When you pet your cat, they may react in different ways:

  • Scratching the area
  • Compulsively grooming
  • Licking or biting their paws
  • Becoming aggressive and trying to bite you
  • Drooling
  • Chasing their tail
  • Urinating
  • Running around the house
  • Skin twitches
  • Pupils dilate
  • Excessive vocalization, such as yowling and screaming

In severe cases, cats with this syndrome may damage or mutilate their own tail.

These behaviors can appear for no obvious reason, and your cat may look confused afterwards. The episodes may take place every few days or almost every day. They may last a few seconds or a few minutes.

Your vet may first try to rule out other possible causes for your cat’s behavior. They may look for other sources of pain in the area. This includes arthritis of the spine and skin problems like allergies and parasites.

Since the tail is often the site of self-mutilation, your vet may also check for injuries such as old tail fractures that may be the cause of nerve or muscle spasms.

Other possible tests include:

  • Fungal culture to check for ringworm
  • Muscle or skin biopsies
  • Blood work
  • Analysis of urine and feces
  • Skin scrapings to look for parasites or mites
  • Allergy tests 
  • Corticosteroid response test to see if controlling the itch improves your cat’s condition
  • X-rays of the spine
  • Computed tomography (CT) or magnetic resonance imaging (MRI) scans

Most cats' hyperesthesia can be managed with treatment, though they may not be completely cured. Treatment should help to stop the self-mutilation, reduce discomfort, and improve quality of life. The type of treatment depends on the symptoms your cat has.

Manage itching. Itching often leads to grooming, which may turn into overgrooming or even self-mutilation. To control itching, make sure there are no fleas in your cat’s surroundings. 

Medications like corticosteroids can be used for skin inflammation. To decrease skin sensitivity, your vet may recommend adding omega-3 fatty acid supplements to your cat’s diet.

Seizures. If your cat has seizures, your vet may prescribe medication such as phenobarbital or gabapentin. Gabapentin not only helps with seizures but also is effective for managing pain caused by nerves that are oversensitive.

Compulsive grooming. Toys or other objects of stimulation may help distract your cat during a compulsive grooming episode. Your vet may also prescribe medications that modify behavior, such as clomipramine and fluoxetine. 

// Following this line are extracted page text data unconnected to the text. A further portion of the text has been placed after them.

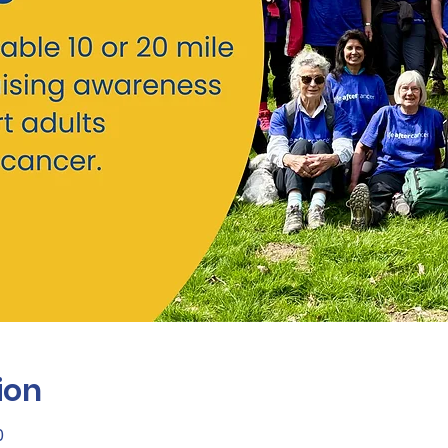
ion
0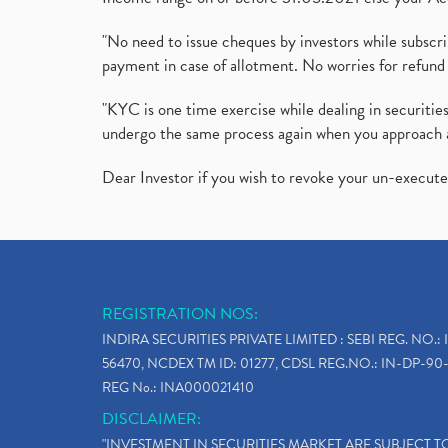
"No need to issue cheques by investors while subscr
payment in case of allotment. No worries for refund 
"KYC is one time exercise while dealing in securit
undergo the same process again when you approach 
Dear Investor if you wish to revoke your un-execut
REGISTRATION NOS:
INDIRA SECURITIES PRIVATE LIMITED : SEBI REG. NO.: 
56470, NCDEX TM ID: 01277, CDSL REG.NO.: IN-DP-90-
REG No.: INA000021410
DISCLAIMER:
"INVESTMENT IN SECURITIES MARKET ARE SUBJECT 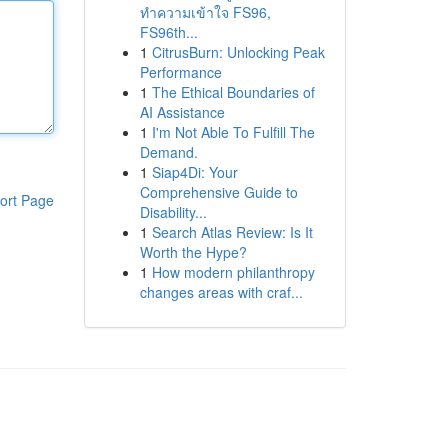
ทำความเข้าใจ FS96,
FS96th...
1
CitrusBurn: Unlocking Peak
Performance
1
The Ethical Boundaries of
AI Assistance
1
I'm Not Able To Fulfill The
Demand.
1
Siap4Di: Your
Comprehensive Guide to
ort Page
Disability...
1
Search Atlas Review: Is It
Worth the Hype?
1
How modern philanthropy
changes areas with craf...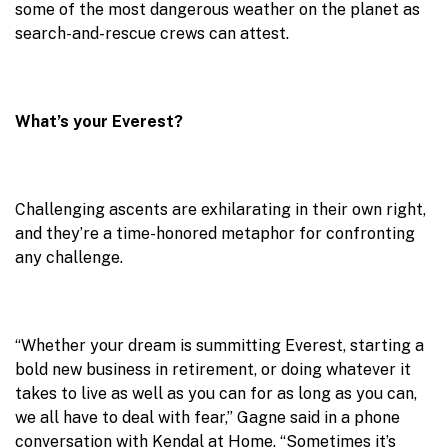
some of the most dangerous weather on the planet as
search-and-rescue crews can attest.
What’s your Everest?
Challenging ascents are exhilarating in their own right,
and they’re a time-honored metaphor for confronting
any challenge.
“Whether your dream is summitting Everest, starting a
bold new business in retirement, or doing whatever it
takes to live as well as you can for as long as you can,
we all have to deal with fear,” Gagne said in a phone
conversation with Kendal at Home. “Sometimes it’s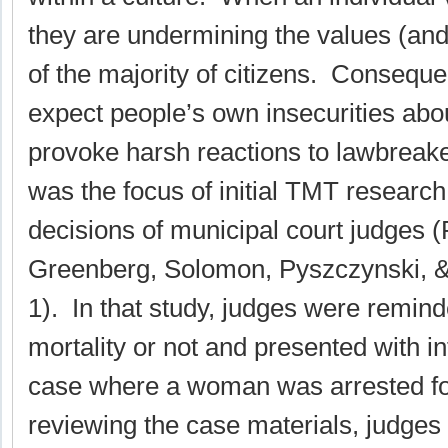
they are undermining the values (and
of the majority of citizens. Conseque
expect people’s own insecurities about
provoke harsh reactions to lawbreake
was the focus of initial TMT researc
decisions of municipal court judges (
Greenberg, Solomon, Pyszczynski, &
1). In that study, judges were remind
mortality or not and presented with i
case where a woman was arrested for 
reviewing the case materials, judges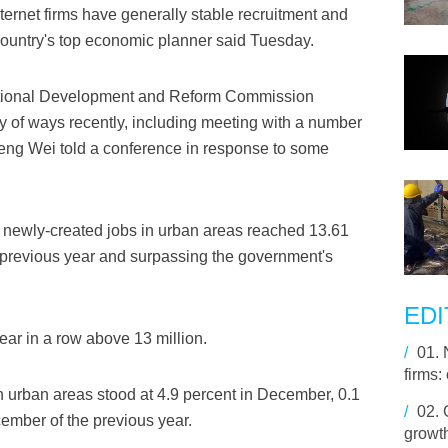
ternet firms have generally stable recruitment and
country's top economic planner said Tuesday.
ational Development and Reform Commission
 of ways recently, including meeting with a number
ng Wei told a conference in response to some
f newly-created jobs in urban areas reached 13.61
 previous year and surpassing the government's
EDI
ear in a row above 13 million.
/
01.
firms: 
 urban areas stood at 4.9 percent in December, 0.1
/
02.
cember of the previous year.
growth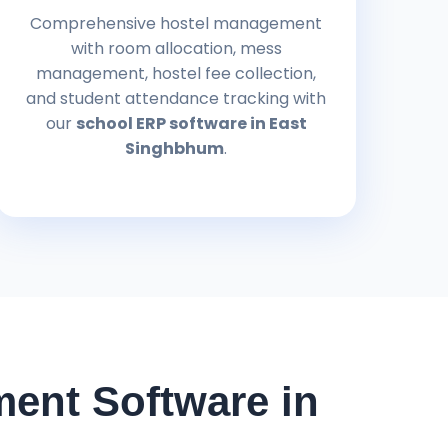
Comprehensive hostel management
with room allocation, mess
management, hostel fee collection,
and student attendance tracking with
our
school ERP software in East
Singhbhum
.
ent Software in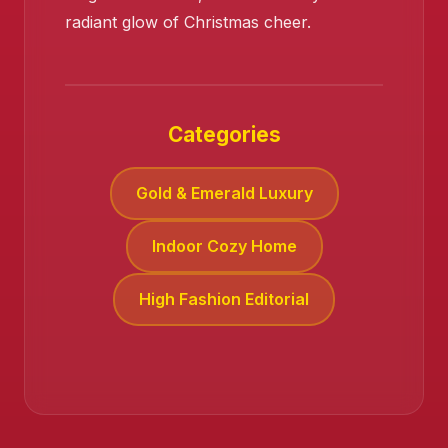
radiant glow of Christmas cheer.
❄️
Categories
Gold & Emerald Luxury
Indoor Cozy Home
High Fashion Editorial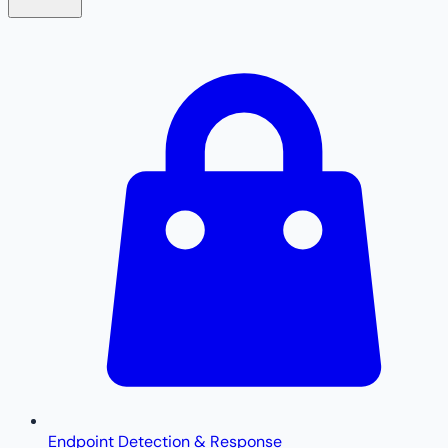
Endpoint Detection & Response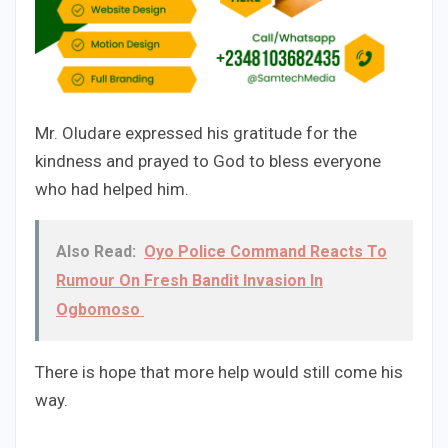
Mr. Oludare expressed his gratitude for the
kindness and prayed to God to bless everyone
who had helped him.
Also Read:
Oyo Police Command Reacts To
Rumour On Fresh Bandit Invasion In
Ogbomoso
There is hope that more help would still come his
way.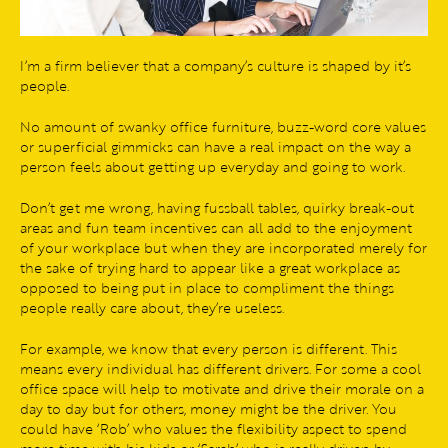
I’m a firm believer that a company’s culture is shaped by it’s
people.
No amount of swanky office furniture, buzz-word core values
or superficial gimmicks can have a real impact on the way a
person feels about getting up everyday and going to work.
Don’t get me wrong, having fussball tables, quirky break-out
areas and fun team incentives can all add to the enjoyment
of your workplace but when they are incorporated merely for
the sake of trying hard to appear like a great workplace as
opposed to being put in place to compliment the things
people really care about, they’re useless.
For example, we know that every person is different. This
means every individual has different drivers. For some a cool
office space will help to motivate and drive their morale on a
day to day but for others, money might be the driver. You
could have ‘Rob’ who values the flexibility aspect to spend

Manage anxiety. Experts say that stress and anxiety may increase your cat’s hyperesthesia reaction. Besides behavior-modifying medications, you may also want to establish routines to help minimize stress in your cat’s life.

Some ways you can help reduce your cat's anxiety include:

  • Separating them from other cats if they don’t get along well
  • Feed other cats separately so there's less competition for food
  • Close your curtains if the outdoors stress your cat

Cats with feline hyperesthesia can’t control their actions, so don’t punish them for their behavior.

Boredom can also stress your cat. You can try to create a more stimulating environment in these ways:

  • Play with them
  • Change their toys on a regular basis
  • Provide structures to climb on and scratching posts
  • Feed at the same time at least twice a day
  • Put on some music when you’re away from your house
  • If the outdoors doesn’t stress your cat, get a perch so they can watch what’s going on outside

Some cats may need a combination of different treatments to reduce their hyperesthesia.